Es gibt zwei Sichtweisen auf die Prognose Paqaradas. Die optimistische: Der linke Außenbahnspieler, der kurz vor Ablauf der regulären Spielzeit einen Schlag von der Seite abbekam, hat sich, wie Schultz hofft, nur eine schwere Prellung im Waden- oder Knöchelbereich zugezogen. Die pessimistische: Dem Deutsch-Kosovaren steht eine Pause bevor, da die Bänder im Sprunggelenk ärger in Mitleidenschaft gezogen wurden, das DFB-Pokalviertelfinale am Dienstag bei Union Berlin kommt auf jeden Fall zu früh.
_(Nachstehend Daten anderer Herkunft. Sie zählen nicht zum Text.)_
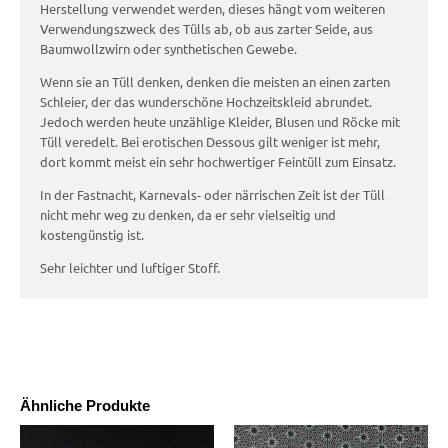
Herstellung verwendet werden, dieses hängt vom weiteren
Verwendungszweck des Tülls ab, ob aus zarter Seide, aus
Baumwollzwirn oder synthetischen Gewebe.
Wenn sie an Tüll denken, denken die meisten an einen zarten
Schleier, der das wunderschöne Hochzeitskleid abrundet.
Jedoch werden heute unzählige Kleider, Blusen und Röcke mit
Tüll veredelt. Bei erotischen Dessous gilt weniger ist mehr,
dort kommt meist ein sehr hochwertiger Feintüll zum Einsatz.
In der Fastnacht, Karnevals- oder närrischen Zeit ist der Tüll
nicht mehr weg zu denken, da er sehr vielseitig und
kostengünstig ist.
Sehr leichter und luftiger Stoff.
Ähnliche Produkte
Für zweitgenannte Variante spricht, dass Paqarada bei der halbstündigen Radtour ums Trainingsgelände an der Kollaustraße am Sonntagnachmittag nicht dabei war. Zweites, nicht anwesendes Mitglied der Viererkette war Philipp Ziereis. Der Kapitän hatte im Audi-Sportpark bereits Mitte der ersten Hälfte muskuläre Probleme am Oberschenkel signalisiert und wurde zur Pause als Vorsichtsmaßnahme gegen Luca Zander ausgewechselt.

Zwei Verletzte, zwei Angeschlagene, drei Punkte

Marcel Hartel, bärenstark in der Raute, hielt sich nach gut einer Stunde die Brust und musste raus. „Vielleicht war es die Rippe, aber drei Minuten später war wieder alles in Ordnung“, so Schultz. Adam Dzwigala biss erst auf die Schmerztablette und sich dann mit Adduktorenproblemen durch. Beide gaben am Sonntag radelnde Entwarnung.

Zwei Verletzte, zwei Angeschlagene, drei Punkte. Das wirft nicht etwa die Frage auf, ob es das wert war – Spoiler: selbstverständlich ist es ein Sieg im Aufstiegsrennen wert –, sondern vielmehr: Wie viel Wert besitzt dieser Erfolg gegen das abgeschlagene und dem Abstieg entgegentrudelnde Ingolstadt? In Oberbayern war bei St. Pauli ein leichter Paradigmenwechsel erkennbar. Die Hamburger traten etwas kontrollierter, etwas defensiver auf, mit einem Mann mehr als üblich hinter dem Ball.

Eine einfache Personalie löst das Standardproblem

„Wir werden eine Mannschaft bleiben, die gestalten will. In den vergangenen Wochen gab es aber einfach zu viele Konterchancen und Gegentore nach defensiven Standards. Heute haben wir bewusst in Kauf genommen, etwas an Spielwitz zu verlieren“, sagte ein gelöst wirkender Schultz im Anschluss an die Pressekonferenz.

Das Standardproblem löste eine simple Personalie: Simon Makienok. Der 2,01 Meter große Däne köpfte aber nicht nur raus, was rauszuköpfen war, er diente auch als Anspielstation bei der zuvor eher selten genutzten Option langer Bälle. Das gelang ihm, nicht nur wegen seines Kopfballtors zum 3:1 nach punkt­genauer Paqarada-Flanke, so gut, dass er zum zweiten Mal in dieser Saison durch- und erstmalig seit dem 24. November 2021 mehr als 65 Minuten spielte. Es funktioniert. Erkenntnisgewinn Schultz.

Gegen Ingolstadt: „Zweitligafußball at it’s best“

Und noch etwas, das Zuversicht vermitteln sollte: Nachdem der FC Ingolstadt, für den es immerhin ums blanke sportliche Überleben ging und der zuletzt Achtungserfolge sammelte, druckvoll aus der Halbzeit kam, waren die Gäste umgehend in der Lage, den Schalter wieder auf geballte Offensive inklusive Gegenpressing umzulegen. Ebenso flüssig der Wechsel von der Raute ins flache 4-4-2 in der Schlussphase.

Ein derart vielseitiges, widerstandsfähigeres St. Pauli kann selbst einen Ausfall Paqaradas kurzfristig überstehen. Fehlt der Außenbahn-Artist längere Zeit, wird es aber wohl auch kommende Saison wieder das geben, was Schultz in Ingolstadt beobachtete: „Zweitligafußball at it’s best.“ Alles andere wäre komisch.